::: Source records :::

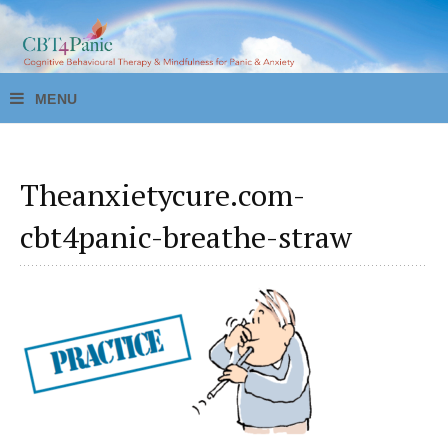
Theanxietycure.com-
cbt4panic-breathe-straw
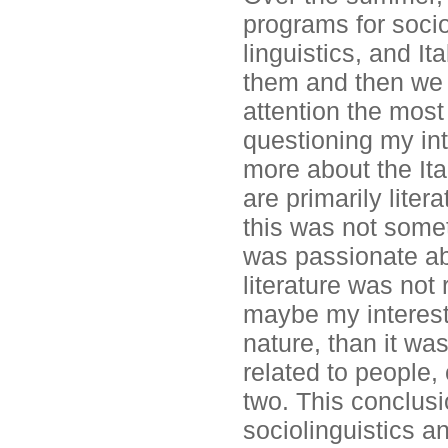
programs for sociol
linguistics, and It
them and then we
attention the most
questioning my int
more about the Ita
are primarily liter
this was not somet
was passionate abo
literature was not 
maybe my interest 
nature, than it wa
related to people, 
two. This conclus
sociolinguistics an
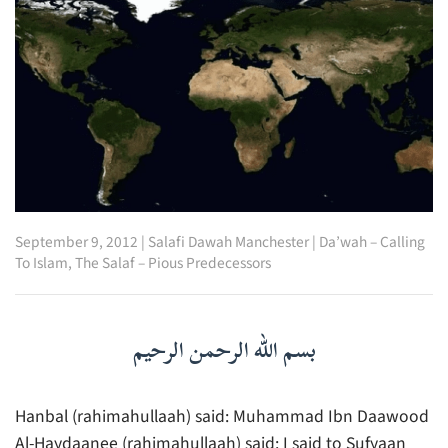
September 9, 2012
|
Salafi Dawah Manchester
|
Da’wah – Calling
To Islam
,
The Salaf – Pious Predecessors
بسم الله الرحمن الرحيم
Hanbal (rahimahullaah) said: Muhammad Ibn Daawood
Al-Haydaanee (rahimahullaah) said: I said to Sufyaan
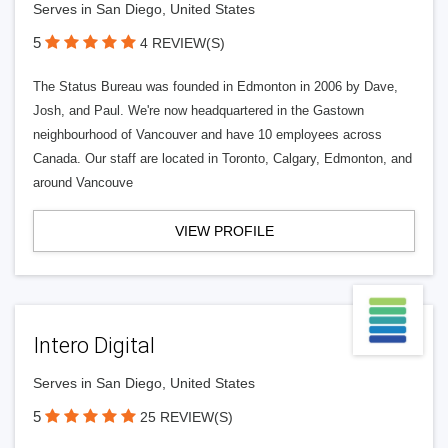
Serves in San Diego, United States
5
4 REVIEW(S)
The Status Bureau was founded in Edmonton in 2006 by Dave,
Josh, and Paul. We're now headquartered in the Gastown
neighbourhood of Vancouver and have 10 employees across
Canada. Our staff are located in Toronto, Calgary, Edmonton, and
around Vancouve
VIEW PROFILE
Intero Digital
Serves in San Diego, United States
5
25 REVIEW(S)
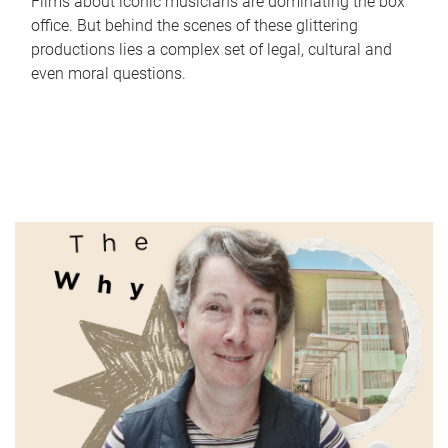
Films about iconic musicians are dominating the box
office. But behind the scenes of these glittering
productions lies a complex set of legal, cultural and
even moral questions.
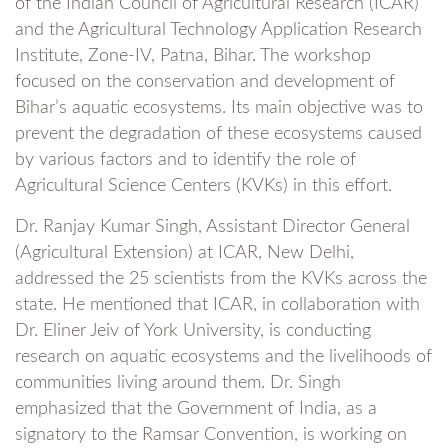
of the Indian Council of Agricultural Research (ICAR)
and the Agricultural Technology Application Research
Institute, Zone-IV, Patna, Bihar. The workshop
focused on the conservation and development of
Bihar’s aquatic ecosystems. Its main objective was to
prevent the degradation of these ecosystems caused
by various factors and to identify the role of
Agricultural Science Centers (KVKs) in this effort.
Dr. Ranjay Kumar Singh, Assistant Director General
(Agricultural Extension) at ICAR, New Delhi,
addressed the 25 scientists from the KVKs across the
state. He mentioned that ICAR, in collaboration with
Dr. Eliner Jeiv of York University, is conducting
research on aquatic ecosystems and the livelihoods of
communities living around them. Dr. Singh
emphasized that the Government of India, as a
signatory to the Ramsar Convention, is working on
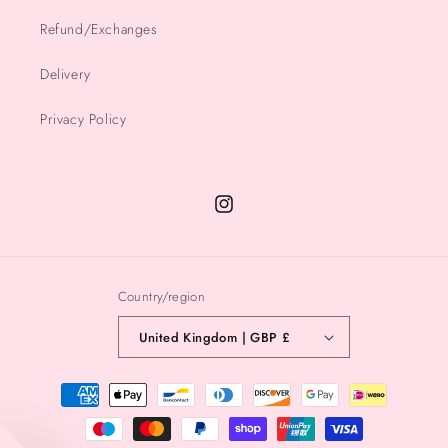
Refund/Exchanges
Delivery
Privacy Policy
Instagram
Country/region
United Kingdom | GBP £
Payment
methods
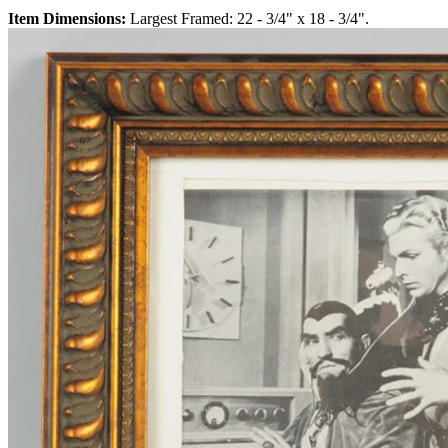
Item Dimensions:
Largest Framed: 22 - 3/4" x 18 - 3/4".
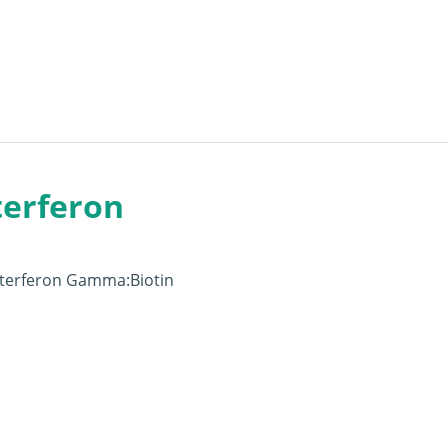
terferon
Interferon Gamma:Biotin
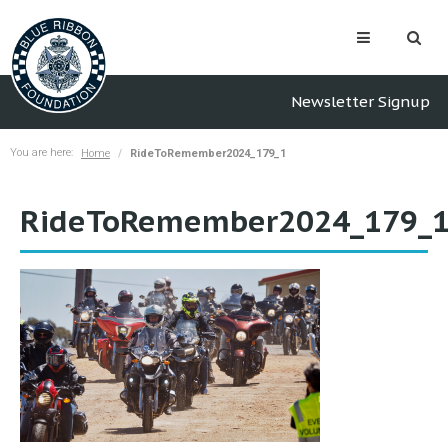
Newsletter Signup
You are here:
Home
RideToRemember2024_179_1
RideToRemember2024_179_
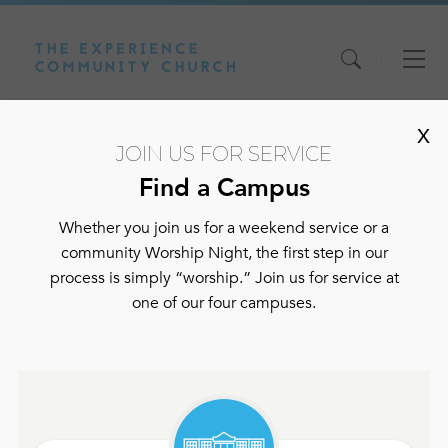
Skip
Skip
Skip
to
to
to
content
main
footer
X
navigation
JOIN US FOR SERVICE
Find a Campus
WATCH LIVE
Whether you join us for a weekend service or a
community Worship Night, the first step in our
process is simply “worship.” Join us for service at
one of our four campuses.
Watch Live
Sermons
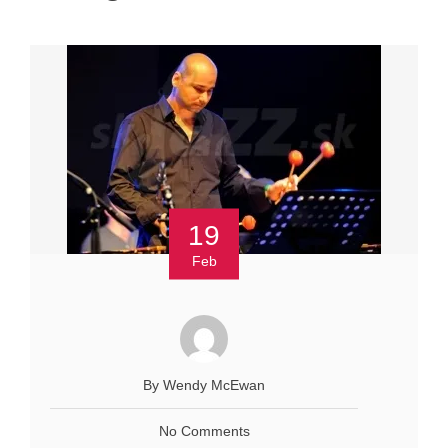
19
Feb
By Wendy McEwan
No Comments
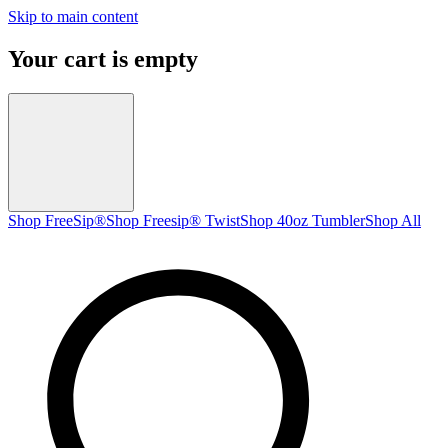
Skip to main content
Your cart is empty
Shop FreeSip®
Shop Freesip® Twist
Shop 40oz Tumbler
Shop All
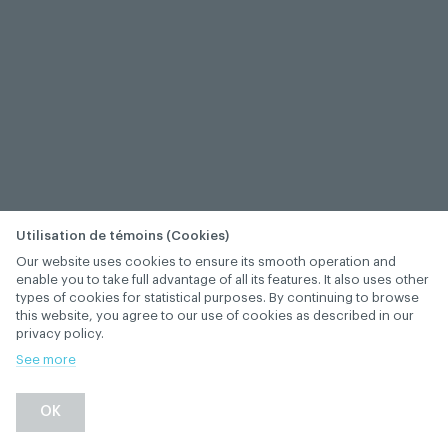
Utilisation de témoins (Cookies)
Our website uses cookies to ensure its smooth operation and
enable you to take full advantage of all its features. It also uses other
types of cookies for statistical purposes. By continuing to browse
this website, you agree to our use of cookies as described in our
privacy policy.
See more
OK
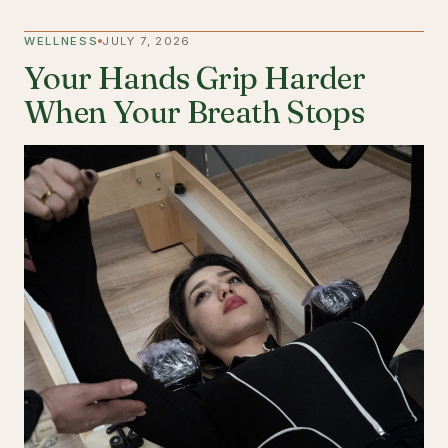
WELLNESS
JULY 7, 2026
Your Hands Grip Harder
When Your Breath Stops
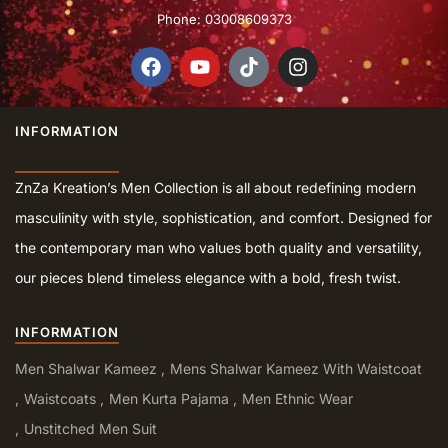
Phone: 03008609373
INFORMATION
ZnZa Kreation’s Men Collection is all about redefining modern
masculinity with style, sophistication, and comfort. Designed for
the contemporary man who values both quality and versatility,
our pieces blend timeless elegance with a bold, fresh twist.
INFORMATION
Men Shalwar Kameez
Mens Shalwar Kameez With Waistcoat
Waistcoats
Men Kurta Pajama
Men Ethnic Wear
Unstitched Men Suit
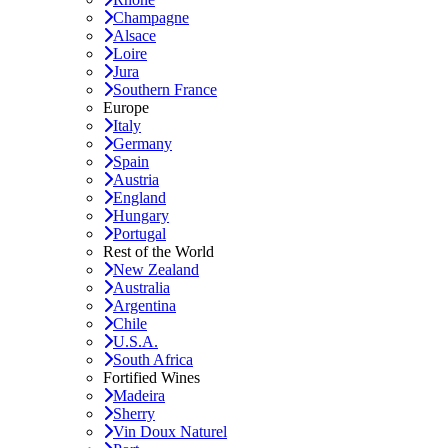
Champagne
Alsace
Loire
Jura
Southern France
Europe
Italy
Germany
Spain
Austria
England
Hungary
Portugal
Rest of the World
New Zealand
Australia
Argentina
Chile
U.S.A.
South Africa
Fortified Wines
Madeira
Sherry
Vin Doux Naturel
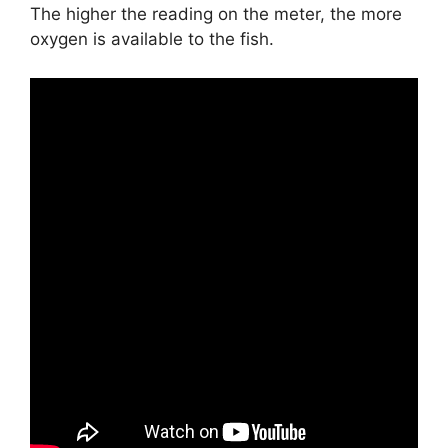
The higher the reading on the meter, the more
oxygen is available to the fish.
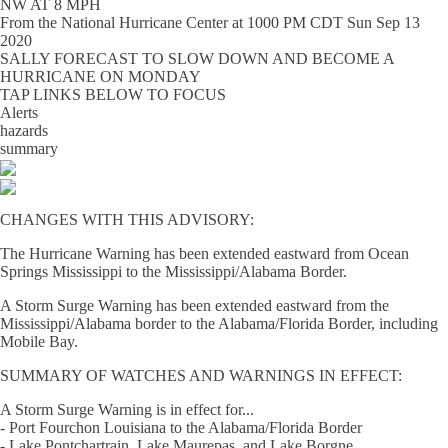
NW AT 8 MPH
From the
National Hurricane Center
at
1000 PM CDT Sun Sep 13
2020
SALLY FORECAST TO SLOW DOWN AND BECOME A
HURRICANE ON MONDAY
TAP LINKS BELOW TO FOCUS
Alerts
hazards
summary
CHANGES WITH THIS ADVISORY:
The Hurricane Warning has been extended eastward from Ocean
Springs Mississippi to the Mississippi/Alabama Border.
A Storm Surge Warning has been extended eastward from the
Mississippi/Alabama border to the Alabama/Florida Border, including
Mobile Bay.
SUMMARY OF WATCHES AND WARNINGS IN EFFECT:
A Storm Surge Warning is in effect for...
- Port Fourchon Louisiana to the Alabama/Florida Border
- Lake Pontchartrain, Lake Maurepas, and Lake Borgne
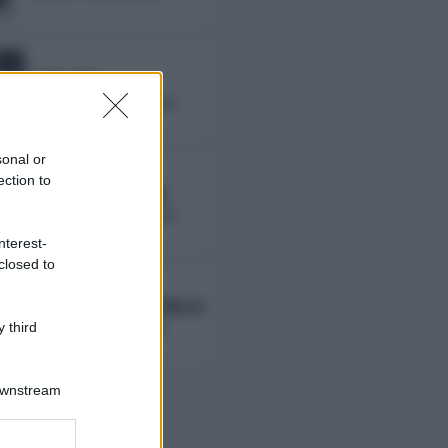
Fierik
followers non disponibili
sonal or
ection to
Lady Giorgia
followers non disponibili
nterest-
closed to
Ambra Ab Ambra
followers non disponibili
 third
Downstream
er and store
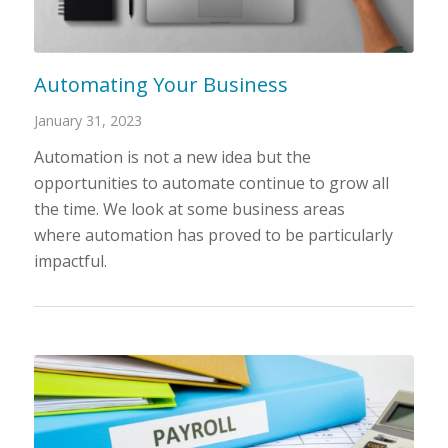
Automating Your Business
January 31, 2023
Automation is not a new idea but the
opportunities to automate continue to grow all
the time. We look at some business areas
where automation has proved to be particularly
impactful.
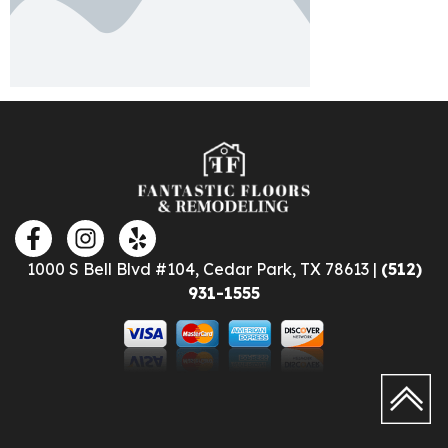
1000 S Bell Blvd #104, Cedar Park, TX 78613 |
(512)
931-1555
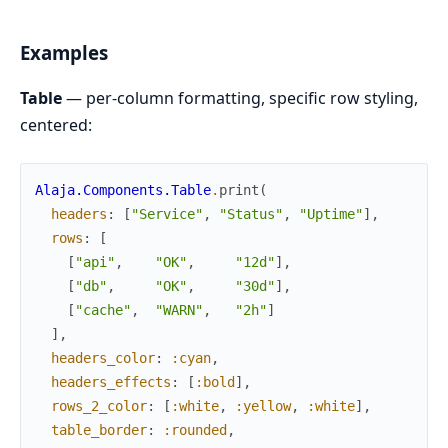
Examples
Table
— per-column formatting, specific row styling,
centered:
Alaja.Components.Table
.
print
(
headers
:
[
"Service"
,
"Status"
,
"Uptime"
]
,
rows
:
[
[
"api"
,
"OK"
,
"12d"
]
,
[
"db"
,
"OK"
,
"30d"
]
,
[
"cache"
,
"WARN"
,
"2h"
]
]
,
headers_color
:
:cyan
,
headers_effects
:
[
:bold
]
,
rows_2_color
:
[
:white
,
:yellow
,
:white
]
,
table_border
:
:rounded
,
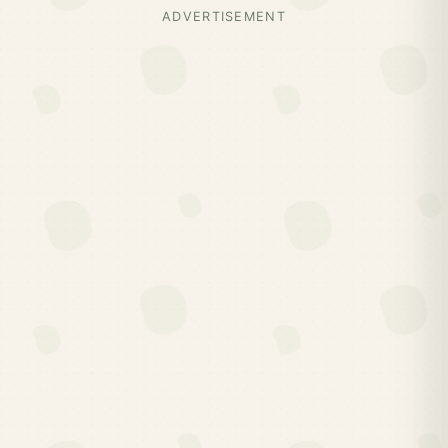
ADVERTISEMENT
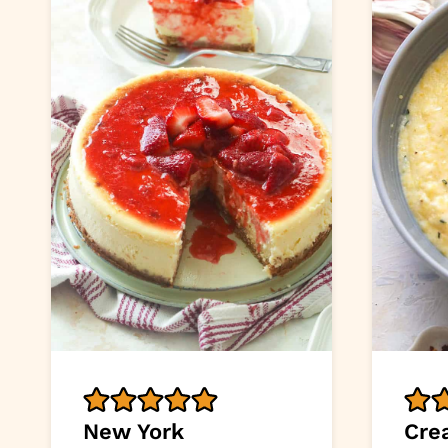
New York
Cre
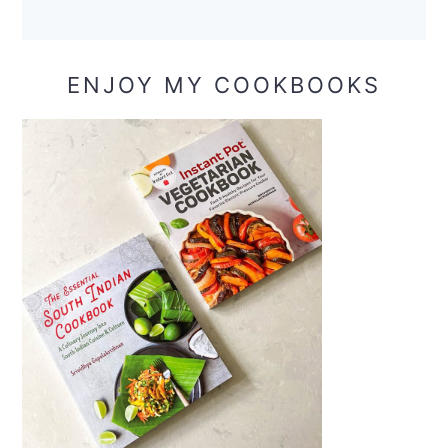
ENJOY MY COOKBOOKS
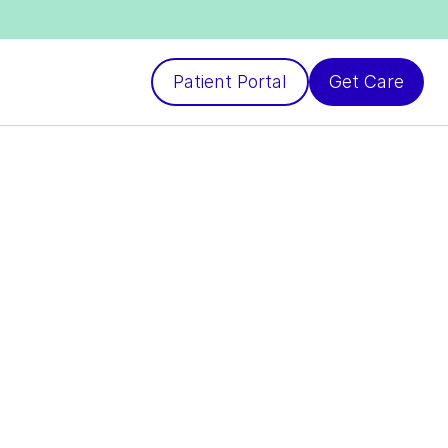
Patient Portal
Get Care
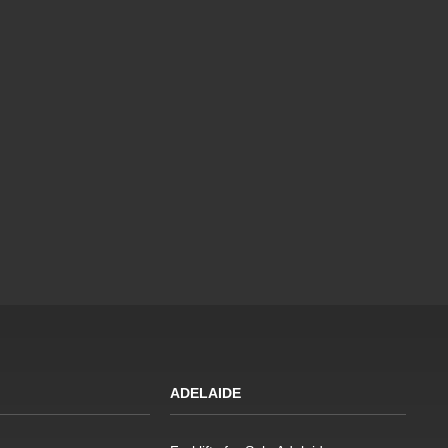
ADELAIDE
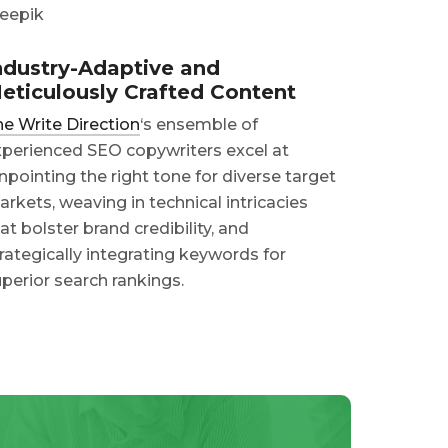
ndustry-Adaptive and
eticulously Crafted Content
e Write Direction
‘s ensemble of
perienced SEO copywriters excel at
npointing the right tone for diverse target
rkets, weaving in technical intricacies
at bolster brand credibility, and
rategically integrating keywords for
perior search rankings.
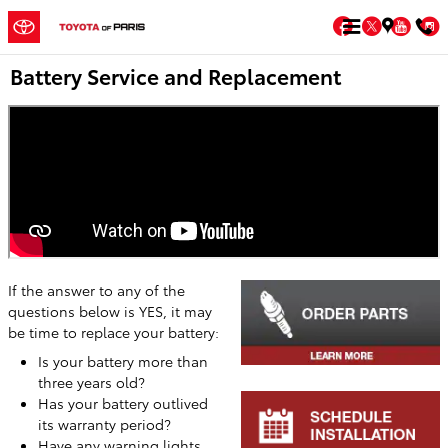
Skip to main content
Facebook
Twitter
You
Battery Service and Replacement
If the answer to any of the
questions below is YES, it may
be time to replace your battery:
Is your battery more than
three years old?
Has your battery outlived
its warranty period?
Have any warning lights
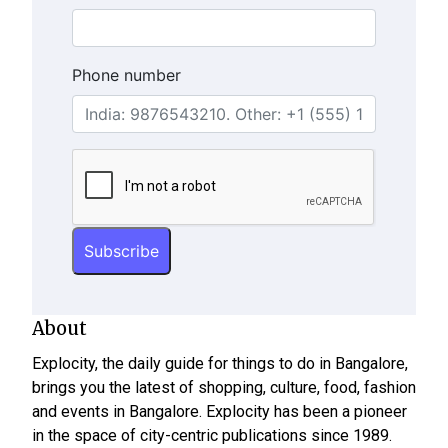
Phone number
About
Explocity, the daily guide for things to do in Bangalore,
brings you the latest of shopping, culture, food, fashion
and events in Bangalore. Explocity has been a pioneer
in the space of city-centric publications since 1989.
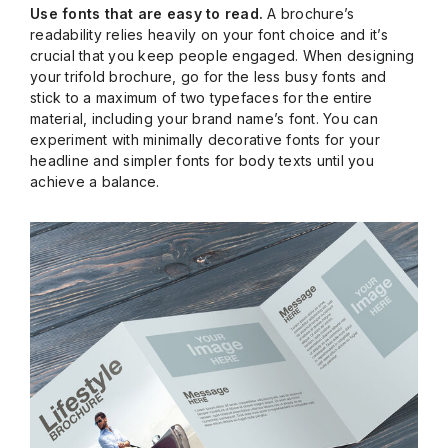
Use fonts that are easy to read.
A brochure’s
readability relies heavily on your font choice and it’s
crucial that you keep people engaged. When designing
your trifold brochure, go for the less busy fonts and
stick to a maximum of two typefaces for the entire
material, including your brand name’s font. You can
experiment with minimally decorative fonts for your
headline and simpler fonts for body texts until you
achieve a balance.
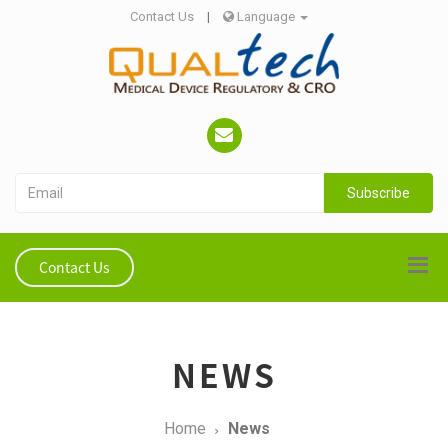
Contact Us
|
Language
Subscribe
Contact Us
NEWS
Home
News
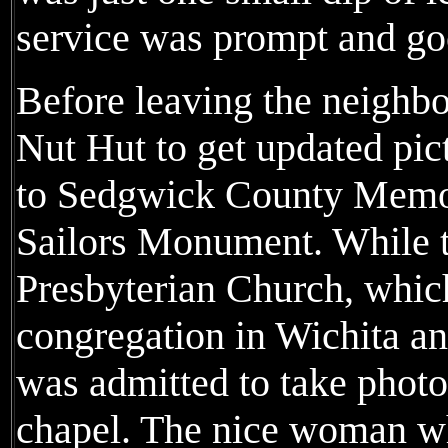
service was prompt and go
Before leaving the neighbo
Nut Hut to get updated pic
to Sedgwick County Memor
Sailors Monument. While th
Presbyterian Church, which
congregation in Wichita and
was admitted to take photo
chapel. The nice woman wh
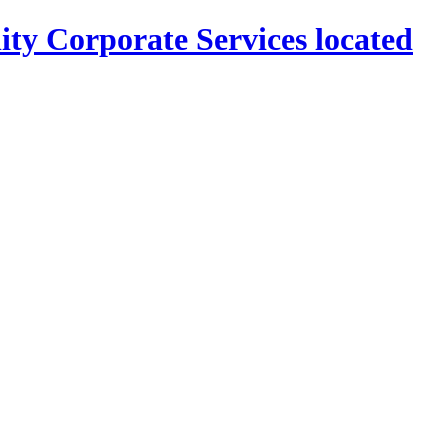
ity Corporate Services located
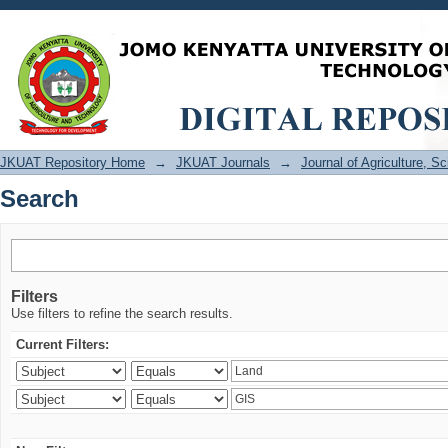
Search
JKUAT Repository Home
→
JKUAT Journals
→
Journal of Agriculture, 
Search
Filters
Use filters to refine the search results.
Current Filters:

:::

> _Problem details_
Reproduce the lines above beginning at the line that contains "Largest Framed: 22" and ending at the line that contains "A Storm Surge Warning has". No pictures.

> _Exercise response_
Largest Framed: 22 - 3/4" x 18 - 3/4".
terferon
Interferon Gamma:Biotin
Newsletter Signup
You are here:
Home
RideToRemember2024_179_1
RideToRemember2024_179_
Skip
Skip
Skip
to
to
to
content
main
footer
X
navigation
JOIN US FOR SERVICE
Find a Campus
WATCH LIVE
Whether you join us for a weekend service or a
community Worship Night, the first step in our
process is simply “worship.” Join us for service at
one of our four campuses.
Watch Live
Sermons
19
Feb
By Wendy McEwan
No Comments
Skip to main content
Your cart is empty
Shop FreeSip®
Shop Freesip® Twist
Shop 40oz Tumbler
Shop All
Utilisation de témoins (Cookies)
Our website uses cookies to ensure its smooth operation and
enable you to take full advantage of all its features. It also uses other
types of cookies for statistical purposes. By continuing to browse
this website, you agree to our use of cookies as described in our
privacy policy.
See more
OK
WELLNESS
JULY 7, 2026
Your Hands Grip Harder
When Your Breath Stops
Phone: 03008609373
INFORMATION
ZnZa Kreation’s Men Collection is all about redefining modern
masculinity with style, sophistication, and comfort. Designed for
the contemporary man who values both quality and versatility,
our pieces blend timeless elegance with a bold, fresh twist.
INFORMATION
Men Shalwar Kameez
Mens Shalwar Kameez With Waistcoat
Waistcoats
Men Kurta Pajama
Men Ethnic Wear
Unstitched Men Suit
Champagne
Alsace
Loire
Jura
Southern France
Europe
Italy
Germany
Spain
Austria
England
Hungary
Portugal
Rest of the World
New Zealand
Australia
Argentina
Chile
U.S.A.
South Africa
Fortified Wines
Madeira
Sherry
Vin Doux Naturel
The higher the reading on the meter, the more
oxygen is available to the fish.
NW AT 8 MPH
From the
National Hurricane Center
at
1000 PM CDT Sun Sep 13
2020
SALLY FORECAST TO SLOW DOWN AND BECOME A
HURRICANE ON MONDAY
TAP LINKS BELOW TO FOCUS
Alerts
hazards
summary
CHANGES WITH THIS ADVISORY:
The Hurricane Warning has been extended eastward from Ocean
Springs Mississippi to the Mississippi/Alabama Border.
A Storm Surge Warning has been extended eastward from the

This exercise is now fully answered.